Now section 37(1) of the Divorce and Matrimonial Causes Ordinance (insofar as it is relevant and could be applicable to this case) provides as follows:
"37. (1) The validity of any decree or order legislative enactment for divorce or nullity of marriage made (whether before or after the commencement of this Ordinance) by a Court or legislature of any country outside Western Samoa, shall, by virtue of this section, be recognised in Western Samoa if-
(a) That Court or legislature has exercised jurisdiction -
(i) In any case, on the basis of the domicile of one or both of the parties to the marriage in that country; or
(ii) In any case on the basis of the residence of one or both of the parties to the marriage in that country if at the commencement of the proceedings such party had been resident in that country for at least years; or
(iii) ..........................................................................................
(iv) ..........................................................................................
(v) ..........................................................................................
(vi) ..........................................................................................
(b) The decree or order or enactment is recognised as valid in the Courts of a country in which at least one of the parties to the marriage is domiciled or is deemed by the law of that country to have been domiciled."

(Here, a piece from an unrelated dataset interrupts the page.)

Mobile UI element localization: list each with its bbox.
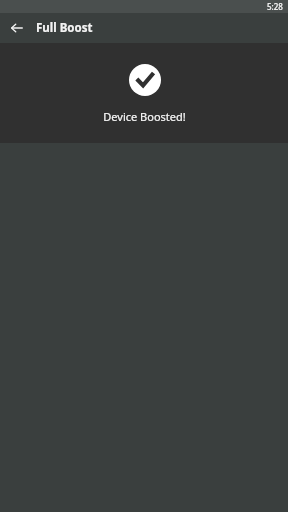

Section 37(2) then goes on to provide:
37. (2) Nothing in this section shall affect the validity of any decree or order on legislative enactment for divorce or nullity of marriage or of any dissolution of marriage otherwise than by judicial process that would be recognised in the Court apart from this section."
The application in this case is founded exclusively on section 37(1)(a)(i), that is, the applicant was domiciled in the State of Hawaii at the material time. Counsel for the applicant did not base his application on any other ground. This suggests that the divorce decree was granted in Hawaii on the basis of domicile. Counsel for the applicant then says that under the law of the State of Hawaii no person may file a divorce complaint unless he has been domiciled in Hawaii for three months prior to the filing of such complaint out six months domicile is required before a divorce decree is made absolute. As I have already stated, I am not saying on suggesting that what counsel or the applicant submits as the relevant law of the State of Hawaii is untrue. It may very well be true. But the proof he has placed before the Court of that law does not satisfy this Court on the required standard of proof.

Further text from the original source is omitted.